■ **What you have to do**
Copy every record below exactly, leaving out any pictures.

BEGIN

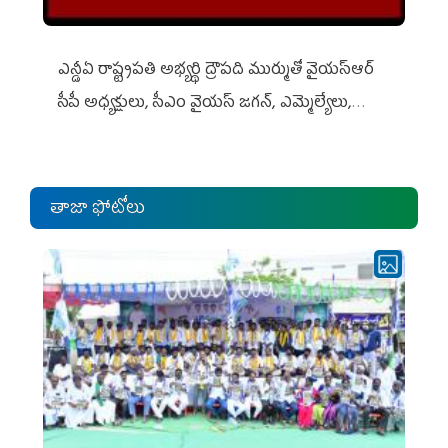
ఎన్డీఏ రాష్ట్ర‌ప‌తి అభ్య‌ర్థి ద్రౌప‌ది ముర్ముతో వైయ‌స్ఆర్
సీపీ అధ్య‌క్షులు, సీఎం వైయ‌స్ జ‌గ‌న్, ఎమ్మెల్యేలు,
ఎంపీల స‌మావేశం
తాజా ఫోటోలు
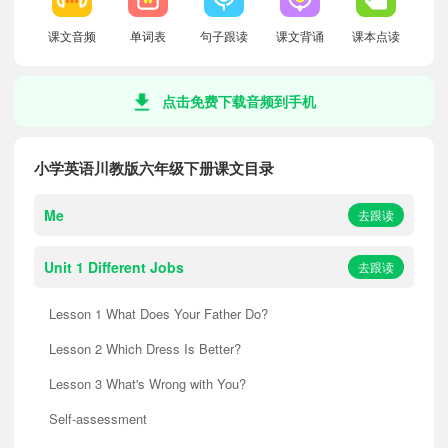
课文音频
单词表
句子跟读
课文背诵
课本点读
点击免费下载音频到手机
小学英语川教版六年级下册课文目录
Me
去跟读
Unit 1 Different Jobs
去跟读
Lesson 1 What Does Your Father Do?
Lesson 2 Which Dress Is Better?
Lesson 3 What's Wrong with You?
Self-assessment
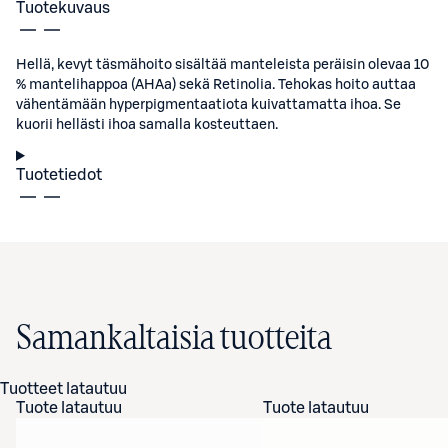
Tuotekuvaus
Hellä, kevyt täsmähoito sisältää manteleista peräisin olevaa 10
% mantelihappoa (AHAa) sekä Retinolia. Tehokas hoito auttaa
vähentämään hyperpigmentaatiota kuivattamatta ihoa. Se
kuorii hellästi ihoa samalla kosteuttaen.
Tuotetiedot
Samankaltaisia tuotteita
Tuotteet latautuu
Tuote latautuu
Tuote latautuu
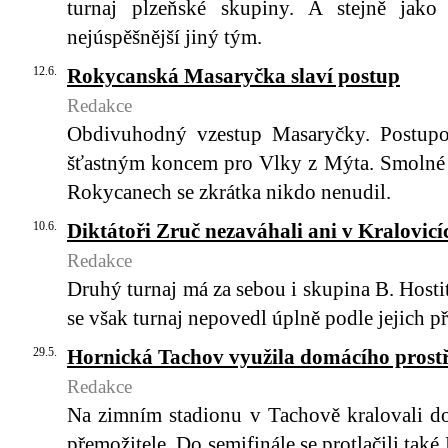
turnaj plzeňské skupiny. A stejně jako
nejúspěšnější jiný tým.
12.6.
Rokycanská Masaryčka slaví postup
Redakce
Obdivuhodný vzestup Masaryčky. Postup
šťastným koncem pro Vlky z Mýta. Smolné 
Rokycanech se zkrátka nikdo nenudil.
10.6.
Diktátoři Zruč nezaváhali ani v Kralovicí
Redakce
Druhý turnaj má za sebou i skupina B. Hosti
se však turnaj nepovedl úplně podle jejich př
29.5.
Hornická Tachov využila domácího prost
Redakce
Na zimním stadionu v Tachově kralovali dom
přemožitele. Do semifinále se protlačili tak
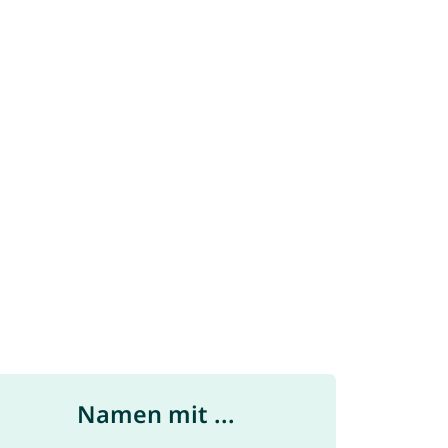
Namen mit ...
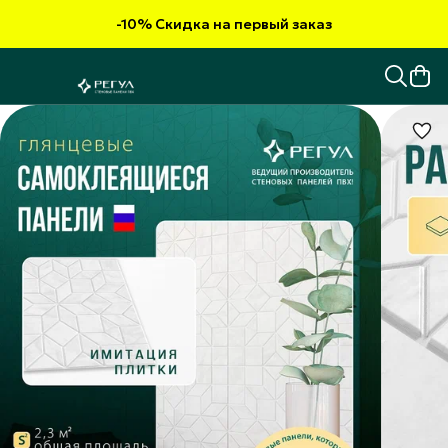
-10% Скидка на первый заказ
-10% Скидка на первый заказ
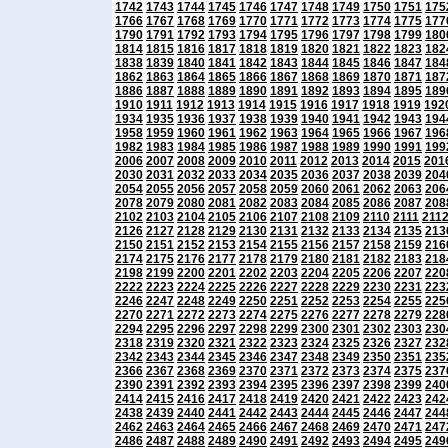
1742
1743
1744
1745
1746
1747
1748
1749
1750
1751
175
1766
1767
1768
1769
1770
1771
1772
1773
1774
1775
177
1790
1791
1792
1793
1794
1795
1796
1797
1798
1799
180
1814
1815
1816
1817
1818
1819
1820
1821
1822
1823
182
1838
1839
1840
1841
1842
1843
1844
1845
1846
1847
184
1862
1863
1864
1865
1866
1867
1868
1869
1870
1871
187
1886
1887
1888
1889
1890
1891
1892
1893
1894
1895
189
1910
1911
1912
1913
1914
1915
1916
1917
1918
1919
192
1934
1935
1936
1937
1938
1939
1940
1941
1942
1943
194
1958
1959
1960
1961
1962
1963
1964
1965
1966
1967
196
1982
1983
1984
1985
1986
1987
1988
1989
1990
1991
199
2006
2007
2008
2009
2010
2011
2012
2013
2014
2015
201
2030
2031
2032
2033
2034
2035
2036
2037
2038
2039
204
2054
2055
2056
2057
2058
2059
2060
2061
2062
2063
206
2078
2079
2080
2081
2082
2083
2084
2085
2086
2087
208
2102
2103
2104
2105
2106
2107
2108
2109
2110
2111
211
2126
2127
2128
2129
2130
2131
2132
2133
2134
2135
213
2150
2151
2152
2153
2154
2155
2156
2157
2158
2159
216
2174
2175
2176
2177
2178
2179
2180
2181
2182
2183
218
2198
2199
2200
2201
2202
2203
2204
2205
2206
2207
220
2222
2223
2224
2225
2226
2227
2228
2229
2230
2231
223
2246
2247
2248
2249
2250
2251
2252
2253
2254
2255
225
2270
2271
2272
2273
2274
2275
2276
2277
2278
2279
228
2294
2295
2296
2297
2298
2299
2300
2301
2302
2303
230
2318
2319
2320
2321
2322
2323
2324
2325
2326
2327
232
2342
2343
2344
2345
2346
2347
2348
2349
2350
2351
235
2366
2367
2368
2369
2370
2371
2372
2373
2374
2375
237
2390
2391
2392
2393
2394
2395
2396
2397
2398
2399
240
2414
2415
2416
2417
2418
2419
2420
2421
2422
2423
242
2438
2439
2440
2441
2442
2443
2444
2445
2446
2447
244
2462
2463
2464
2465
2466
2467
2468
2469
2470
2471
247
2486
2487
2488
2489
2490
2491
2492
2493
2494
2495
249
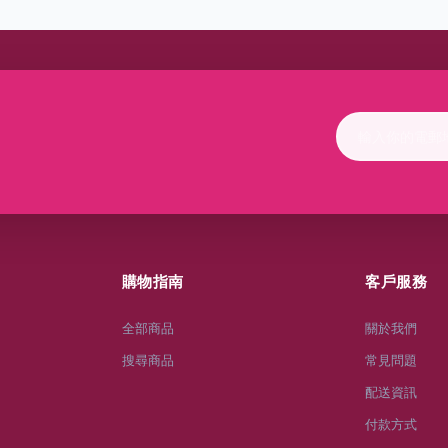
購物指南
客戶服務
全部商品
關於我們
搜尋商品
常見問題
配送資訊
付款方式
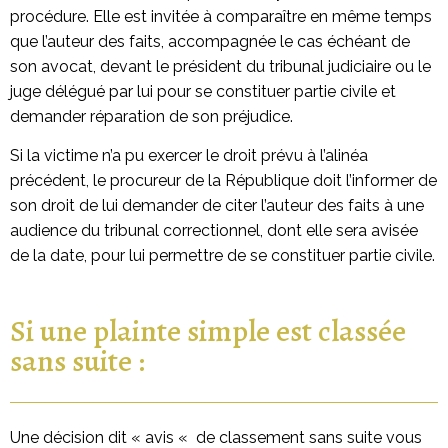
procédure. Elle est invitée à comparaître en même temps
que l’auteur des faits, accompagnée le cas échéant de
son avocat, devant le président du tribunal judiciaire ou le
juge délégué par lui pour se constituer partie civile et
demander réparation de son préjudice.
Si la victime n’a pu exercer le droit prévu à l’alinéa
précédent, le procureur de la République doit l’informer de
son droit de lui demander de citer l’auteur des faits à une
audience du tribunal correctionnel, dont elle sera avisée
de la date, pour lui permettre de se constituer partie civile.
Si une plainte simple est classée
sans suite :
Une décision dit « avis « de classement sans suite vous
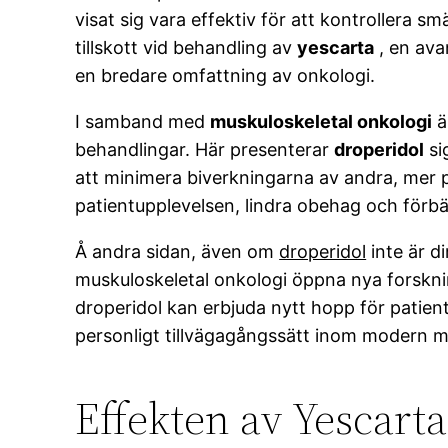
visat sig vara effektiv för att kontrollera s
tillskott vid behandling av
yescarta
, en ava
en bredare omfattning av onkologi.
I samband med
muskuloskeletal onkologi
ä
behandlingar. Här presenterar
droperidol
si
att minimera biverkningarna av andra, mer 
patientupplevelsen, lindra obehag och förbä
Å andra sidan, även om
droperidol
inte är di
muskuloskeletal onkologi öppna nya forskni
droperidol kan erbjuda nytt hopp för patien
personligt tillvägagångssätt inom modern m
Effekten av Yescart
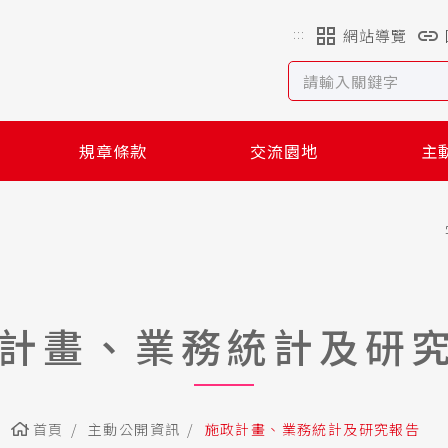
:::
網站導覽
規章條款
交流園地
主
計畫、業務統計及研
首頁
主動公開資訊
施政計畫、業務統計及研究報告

END

■ **Solution to the problem**
ఎన్డీఏ రాష్ట్ర‌ప‌తి అభ్య‌ర్థి ద్రౌప‌ది ముర్ముతో వైయ‌స్ఆర్
సీపీ అధ్య‌క్షులు, సీఎం వైయ‌స్ జ‌గ‌న్, ఎమ్మెల్యేలు,
ఎంపీల స‌మావేశం
తాజా ఫోటోలు
课文音频
单词表
句子跟读
课文背诵
课本点读
点击免费下载音频到手机
小学英语川教版六年级下册课文目录
Me
去跟读
Unit 1 Different Jobs
去跟读
Lesson 1 What Does Your Father Do?
Lesson 2 Which Dress Is Better?
Lesson 3 What's Wrong with You?
Self-assessment
Tuotekuvaus
Hellä, kevyt täsmähoito sisältää manteleista peräisin olevaa 10
% mantelihappoa (AHAa) sekä Retinolia. Tehokas hoito auttaa
vähentämään hyperpigmentaatiota kuivattamatta ihoa. Se
kuorii hellästi ihoa samalla kosteuttaen.
Tuotetiedot
Samankaltaisia tuotteita
Tuotteet latautuu
Tuote latautuu
Tuote latautuu
turnaj plzeňské skupiny. A stejně jako
nejúspěšnější jiný tým.
12.6.
Rokycanská Masaryčka slaví postup
Redakce
Obdivuhodný vzestup Masaryčky. Postup
šťastným koncem pro Vlky z Mýta. Smolné 
Rokycanech se zkrátka nikdo nenudil.
10.6.
Diktátoři Zruč nezaváhali ani v Kralovicí
Redakce
Druhý turnaj má za sebou i skupina B. Hosti
se však turnaj nepovedl úplně podle jejich př
29.5.
Hornická Tachov využila domácího prost
Redakce
Na zimním stadionu v Tachově kralovali dom
přemožitele. Do semifinále se protlačili tak
Namen mit ...
-10% Скидка на первый заказ
-10% Скидка на первый заказ
1742
1743
1744
1745
1746
1747
1748
1749
1750
1751
175
1766
1767
1768
1769
1770
1771
1772
1773
1774
1775
177
1790
1791
1792
1793
1794
1795
1796
1797
1798
1799
180
1814
1815
1816
1817
1818
1819
1820
1821
1822
1823
182
1838
1839
1840
1841
1842
1843
1844
1845
1846
1847
184
1862
1863
1864
1865
1866
1867
1868
1869
1870
1871
187
1886
1887
1888
1889
1890
1891
1892
1893
1894
1895
189
1910
1911
1912
1913
1914
1915
1916
1917
1918
1919
192
1934
1935
1936
1937
1938
1939
1940
1941
1942
1943
194
1958
1959
1960
1961
1962
1963
1964
1965
1966
1967
196
1982
1983
1984
1985
1986
1987
1988
1989
1990
1991
199
2006
2007
2008
2009
2010
2011
2012
2013
2014
2015
201
2030
2031
2032
2033
2034
2035
2036
2037
2038
2039
204
2054
2055
2056
2057
2058
2059
2060
2061
2062
2063
206
2078
2079
2080
2081
2082
2083
2084
2085
2086
2087
208
2102
2103
2104
2105
2106
2107
2108
2109
2110
2111
211
2126
2127
2128
2129
2130
2131
2132
2133
2134
2135
213
2150
2151
2152
2153
2154
2155
2156
2157
2158
2159
216
2174
2175
2176
2177
2178
2179
2180
2181
2182
2183
218
2198
2199
2200
2201
2202
2203
2204
2205
2206
2207
220
2222
2223
2224
2225
2226
2227
2228
2229
2230
2231
223
2246
2247
2248
2249
2250
2251
2252
2253
2254
2255
225
2270
2271
2272
2273
2274
2275
2276
2277
2278
2279
228
2294
2295
2296
2297
2298
2299
2300
2301
2302
2303
230
2318
2319
2320
2321
2322
2323
2324
2325
2326
2327
232
2342
2343
2344
2345
2346
2347
2348
2349
2350
2351
235
2366
2367
2368
2369
2370
2371
2372
2373
2374
2375
237
2390
2391
2392
2393
2394
2395
2396
2397
2398
2399
240
2414
2415
2416
2417
2418
2419
2420
2421
2422
2423
242
2438
2439
2440
2441
2442
2443
2444
2445
2446
2447
244
2462
2463
2464
2465
2466
2467
2468
2469
2470
2471
247
2486
2487
2488
2489
2490
2491
2492
2493
2494
2495
249
購物指南
客戶服務
全部商品
關於我們
搜尋商品
常見問題
配送資訊
付款方式
procédure. Elle est invitée à comparaître en même temps
que l’auteur des faits, accompagnée le cas échéant de
son avocat, devant le président du tribunal judiciaire ou le
juge délégué par lui pour se constituer partie civile et
demander réparation de son préjudice.
Si la victime n’a pu exercer le droit prévu à l’alinéa
précédent, le procureur de la République doit l’informer de
son droit de lui demander de citer l’auteur des faits à une
audience du tribunal correctionnel, dont elle sera avisée
de la date, pour lui permettre de se constituer partie civile.
Si une plainte simple est classée
sans suite :
Une décision dit « avis « de classement sans suite vous
visat sig vara effektiv för att kontrollera s
tillskott vid behandling av
yescarta
, en ava
en bredare omfattning av onkologi.
I samband med
muskuloskeletal onkologi
ä
behandlingar. Här presenterar
droperidol
si
att minimera biverkningarna av andra, mer 
patientupplevelsen, lindra obehag och förbä
Å andra sidan, även om
droperidol
inte är di
muskuloskeletal onkologi öppna nya forskni
droperidol kan erbjuda nytt hopp för patien
personligt tillvägagångssätt inom modern m
Effekten av Yescart
:::
網站導覽
規章條款
交流園地
主
計畫、業務統計及研
首頁
主動公開資訊
施政計畫、業務統計及研究報告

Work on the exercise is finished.